Calculus textbook by Guillaume de l'Hôpital (1696)

Analyse des Infiniment Petits pour l'Intelligence des Lignes Courbes (literal translation: Analysis of the infinitely small to understand curves) of 1696, is the first textbook published on the infinitesimal calculus of Gottfried Wilhelm Leibniz. It was written by the French mathematician Guillaume de l'Hôpital, and treated only the subject of differential calculus. Two volumes treating the differential and integral calculus, respectively, had been authored by Johann Bernoulli in 1691-1692, and the latter was published in 1724 to become the first published textbook on the integral calculus.

==L'Hôpital's rule==
The book includes the first appearance of L'Hôpital's rule.

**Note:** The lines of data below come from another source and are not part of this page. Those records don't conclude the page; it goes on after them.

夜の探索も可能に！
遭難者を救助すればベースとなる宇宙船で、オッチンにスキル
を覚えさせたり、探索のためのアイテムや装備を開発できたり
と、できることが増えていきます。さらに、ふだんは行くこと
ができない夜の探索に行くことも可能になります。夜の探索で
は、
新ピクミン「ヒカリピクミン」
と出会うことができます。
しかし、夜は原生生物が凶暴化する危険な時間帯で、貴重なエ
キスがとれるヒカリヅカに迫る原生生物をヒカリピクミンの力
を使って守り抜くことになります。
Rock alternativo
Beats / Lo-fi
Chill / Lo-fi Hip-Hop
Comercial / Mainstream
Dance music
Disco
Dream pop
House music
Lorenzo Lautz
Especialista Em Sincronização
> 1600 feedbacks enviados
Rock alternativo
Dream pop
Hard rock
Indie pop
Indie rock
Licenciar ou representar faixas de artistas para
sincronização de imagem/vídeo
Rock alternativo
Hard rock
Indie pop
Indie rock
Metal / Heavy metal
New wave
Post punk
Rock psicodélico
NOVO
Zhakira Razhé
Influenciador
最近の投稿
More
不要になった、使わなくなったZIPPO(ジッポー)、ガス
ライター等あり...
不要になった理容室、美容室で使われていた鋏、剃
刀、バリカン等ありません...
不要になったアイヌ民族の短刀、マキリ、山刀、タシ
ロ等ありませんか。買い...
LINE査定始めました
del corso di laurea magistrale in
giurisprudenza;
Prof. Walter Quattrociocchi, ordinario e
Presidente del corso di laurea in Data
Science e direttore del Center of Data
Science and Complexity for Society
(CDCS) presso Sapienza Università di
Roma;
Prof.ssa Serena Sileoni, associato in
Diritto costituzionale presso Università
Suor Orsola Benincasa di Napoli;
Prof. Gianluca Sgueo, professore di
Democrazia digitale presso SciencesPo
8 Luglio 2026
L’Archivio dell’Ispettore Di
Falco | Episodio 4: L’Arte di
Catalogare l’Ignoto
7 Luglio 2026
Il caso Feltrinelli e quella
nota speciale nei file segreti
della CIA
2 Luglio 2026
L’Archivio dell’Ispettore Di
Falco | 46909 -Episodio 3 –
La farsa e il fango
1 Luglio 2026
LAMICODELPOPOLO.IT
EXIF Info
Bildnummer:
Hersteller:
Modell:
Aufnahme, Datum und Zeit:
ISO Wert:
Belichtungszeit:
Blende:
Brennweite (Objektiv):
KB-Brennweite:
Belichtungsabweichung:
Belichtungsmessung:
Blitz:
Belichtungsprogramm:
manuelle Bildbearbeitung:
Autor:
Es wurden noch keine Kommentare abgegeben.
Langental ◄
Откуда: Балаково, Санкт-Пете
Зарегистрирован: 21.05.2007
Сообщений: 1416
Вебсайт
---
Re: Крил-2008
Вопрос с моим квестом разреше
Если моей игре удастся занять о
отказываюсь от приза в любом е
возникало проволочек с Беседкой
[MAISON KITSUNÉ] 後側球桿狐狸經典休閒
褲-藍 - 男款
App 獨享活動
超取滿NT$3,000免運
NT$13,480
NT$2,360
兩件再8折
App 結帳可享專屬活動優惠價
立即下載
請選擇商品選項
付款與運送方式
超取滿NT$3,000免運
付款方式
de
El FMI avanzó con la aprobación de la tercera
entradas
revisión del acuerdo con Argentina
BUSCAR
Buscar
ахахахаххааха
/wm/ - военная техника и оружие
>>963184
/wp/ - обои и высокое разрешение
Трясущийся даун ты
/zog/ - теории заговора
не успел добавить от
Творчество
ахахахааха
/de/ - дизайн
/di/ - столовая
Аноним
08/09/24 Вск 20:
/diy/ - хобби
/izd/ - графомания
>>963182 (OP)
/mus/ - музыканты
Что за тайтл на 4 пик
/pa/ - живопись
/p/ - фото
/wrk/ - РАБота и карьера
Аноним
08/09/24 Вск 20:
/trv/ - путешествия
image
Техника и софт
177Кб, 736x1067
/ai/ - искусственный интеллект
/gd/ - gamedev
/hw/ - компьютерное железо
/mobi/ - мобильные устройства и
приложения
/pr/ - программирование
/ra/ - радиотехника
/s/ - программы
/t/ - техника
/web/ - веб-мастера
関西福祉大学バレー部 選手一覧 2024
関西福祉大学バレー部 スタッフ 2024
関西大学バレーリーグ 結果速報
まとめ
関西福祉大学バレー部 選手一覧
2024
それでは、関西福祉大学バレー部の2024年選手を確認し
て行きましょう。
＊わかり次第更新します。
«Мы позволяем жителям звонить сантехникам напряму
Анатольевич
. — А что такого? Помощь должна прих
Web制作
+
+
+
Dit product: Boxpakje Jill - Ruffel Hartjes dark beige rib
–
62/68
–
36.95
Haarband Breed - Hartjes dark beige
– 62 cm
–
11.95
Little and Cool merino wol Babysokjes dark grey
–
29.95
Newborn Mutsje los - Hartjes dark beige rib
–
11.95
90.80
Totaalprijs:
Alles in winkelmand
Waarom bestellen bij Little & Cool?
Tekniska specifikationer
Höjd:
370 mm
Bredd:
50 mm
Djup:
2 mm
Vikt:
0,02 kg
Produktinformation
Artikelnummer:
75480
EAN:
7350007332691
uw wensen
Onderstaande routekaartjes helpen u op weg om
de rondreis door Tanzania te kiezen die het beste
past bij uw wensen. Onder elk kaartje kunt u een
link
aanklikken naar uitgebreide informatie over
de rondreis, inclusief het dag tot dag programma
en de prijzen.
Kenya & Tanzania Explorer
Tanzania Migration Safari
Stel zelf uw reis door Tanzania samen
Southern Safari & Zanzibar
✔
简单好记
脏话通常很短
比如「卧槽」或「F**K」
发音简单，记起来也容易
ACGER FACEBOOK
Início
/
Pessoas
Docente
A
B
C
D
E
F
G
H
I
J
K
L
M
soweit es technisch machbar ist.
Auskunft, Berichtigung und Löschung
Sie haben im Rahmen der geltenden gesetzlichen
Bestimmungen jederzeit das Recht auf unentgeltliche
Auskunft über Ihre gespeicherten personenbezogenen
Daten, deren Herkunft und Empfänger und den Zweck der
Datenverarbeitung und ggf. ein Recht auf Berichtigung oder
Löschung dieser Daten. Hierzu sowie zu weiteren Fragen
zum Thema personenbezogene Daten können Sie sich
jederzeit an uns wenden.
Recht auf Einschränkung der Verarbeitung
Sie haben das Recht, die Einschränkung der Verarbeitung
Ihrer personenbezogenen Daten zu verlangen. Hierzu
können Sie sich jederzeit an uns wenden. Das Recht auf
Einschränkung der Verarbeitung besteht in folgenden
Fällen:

The rule is believed to be the work of Johann Bernoulli, since l'Hôpital, a nobleman, paid Bernoulli a retainer of 300₣ per year to keep him updated on developments in calculus and to solve problems he had. Moreover, the two signed a contract allowing l'Hôpital to use Bernoulli's discoveries in any way he wished. Among these problems was that of limits of indeterminate forms. When l'Hôpital published his book, he gave due credit to Bernoulli and, not wishing to take credit for any of the mathematics in the book, he published the work anonymously. Bernoulli, who was known for being extremely jealous, claimed to be the author of the entire work. Nevertheless, the rule was named for l'Hôpital, who never claimed to have invented it in the first place.